There was a bit where the Ghoul took a power drill and drilled Froggy through the head and spun Froggy around at 3000 RPMs. As we watched the spinning Froggy, you could hear the Ghoul laughing the whole time.
Don’t worry. Froggy wasn’t a real frog. The Ghoul must have grown up with Andy’s Gang form the fifties because that’s where Froggy made his debut. Froggy made his entrance from a cloud of smoke after the audience yelled, “Pluck your magic twanger, Froggy.” Froggy would appear and say, “Hiya, gang, hiya, hiya, hiya.” Of course, the Ghoul was the voice of Froggy.
Cheez Whiz was another regular Ghoul prop. One of my favorite skits featured the Ghoul, dressed in a turkey costume. He stuffed a rubber turkey with Cheez Whiz, a dirty sock, potato chips, kielbasa and pizza. Then, he lit an M-80 and stuffed it in the turkey and, kablooy. Rubber turkey, Cheez Whiz, potato chips, kielbasa and pizza flew everywhere.

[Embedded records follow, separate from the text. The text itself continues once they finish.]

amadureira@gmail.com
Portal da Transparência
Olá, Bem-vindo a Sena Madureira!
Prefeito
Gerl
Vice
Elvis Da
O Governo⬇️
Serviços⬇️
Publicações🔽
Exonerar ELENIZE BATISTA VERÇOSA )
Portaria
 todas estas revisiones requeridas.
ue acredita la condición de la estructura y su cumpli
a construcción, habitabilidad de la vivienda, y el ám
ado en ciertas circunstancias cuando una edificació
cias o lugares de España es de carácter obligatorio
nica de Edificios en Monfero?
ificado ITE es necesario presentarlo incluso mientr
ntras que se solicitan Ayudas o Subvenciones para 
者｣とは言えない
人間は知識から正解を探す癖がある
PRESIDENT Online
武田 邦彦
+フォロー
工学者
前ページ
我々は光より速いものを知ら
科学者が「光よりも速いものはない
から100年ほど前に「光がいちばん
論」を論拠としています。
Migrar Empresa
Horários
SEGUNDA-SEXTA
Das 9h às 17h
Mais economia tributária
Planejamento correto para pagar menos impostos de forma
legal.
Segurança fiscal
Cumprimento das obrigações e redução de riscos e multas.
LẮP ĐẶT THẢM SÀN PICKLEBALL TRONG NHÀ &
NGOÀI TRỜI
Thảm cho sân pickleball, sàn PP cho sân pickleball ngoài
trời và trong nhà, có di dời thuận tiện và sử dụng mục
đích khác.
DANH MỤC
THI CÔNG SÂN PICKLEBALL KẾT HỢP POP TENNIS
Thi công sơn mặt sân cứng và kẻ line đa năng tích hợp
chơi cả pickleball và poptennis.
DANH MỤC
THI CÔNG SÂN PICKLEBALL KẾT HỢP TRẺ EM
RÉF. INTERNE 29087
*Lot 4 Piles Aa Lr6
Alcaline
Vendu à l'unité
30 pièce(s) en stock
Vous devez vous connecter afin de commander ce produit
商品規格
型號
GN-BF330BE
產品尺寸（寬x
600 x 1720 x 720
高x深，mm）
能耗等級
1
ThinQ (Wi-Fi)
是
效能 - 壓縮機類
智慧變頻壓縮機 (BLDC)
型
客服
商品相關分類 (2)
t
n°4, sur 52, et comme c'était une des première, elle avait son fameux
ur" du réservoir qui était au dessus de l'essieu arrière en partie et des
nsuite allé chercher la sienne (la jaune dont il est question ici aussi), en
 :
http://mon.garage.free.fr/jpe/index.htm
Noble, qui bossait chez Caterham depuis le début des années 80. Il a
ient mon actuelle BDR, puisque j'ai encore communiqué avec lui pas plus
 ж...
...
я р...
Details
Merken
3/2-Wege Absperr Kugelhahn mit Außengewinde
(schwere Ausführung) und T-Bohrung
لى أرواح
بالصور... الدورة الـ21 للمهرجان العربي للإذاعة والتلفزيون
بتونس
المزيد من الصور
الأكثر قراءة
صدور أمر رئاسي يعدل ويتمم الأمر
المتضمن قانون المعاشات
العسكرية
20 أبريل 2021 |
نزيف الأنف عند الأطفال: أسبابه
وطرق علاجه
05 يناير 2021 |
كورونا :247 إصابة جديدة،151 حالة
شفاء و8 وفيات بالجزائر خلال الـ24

The Ghoul had something about Parma which is a town or suburb of Cleveland, Ohio. Whenever the Ghoul mentioned Parma, the polka song “Who stole the kishka,” started playing. Every once in a while, the Ghoul would remind us that Parma spelled backwards is AMRAP—which he would say slowly with the voice echo sound effect so it sounded like AAAMMMMRAAAAPPP.
I loved the Ghoul’s catch phrases. He had so many of them. Another one of my favorites was “Scratch glass, turn blue.” A lot of his sentences would be laced with, “overdey.” Many of these found their way into my vocabulary when I was young.
I looked forward to every Saturday night when the Ghoul was on from 1971 to 1975. Every Saturday afternoon, I rode my bike down to a little take-out store near where I lived in Cadillac, Michigan where I would buy a bottle of red cream soda and cheese popcorn. That was my Ghoul show snack. My parents would go to bed and I hunkered down in my dad’s recliner, opened my cream soda and cheese popcorn and watch the Ghoul.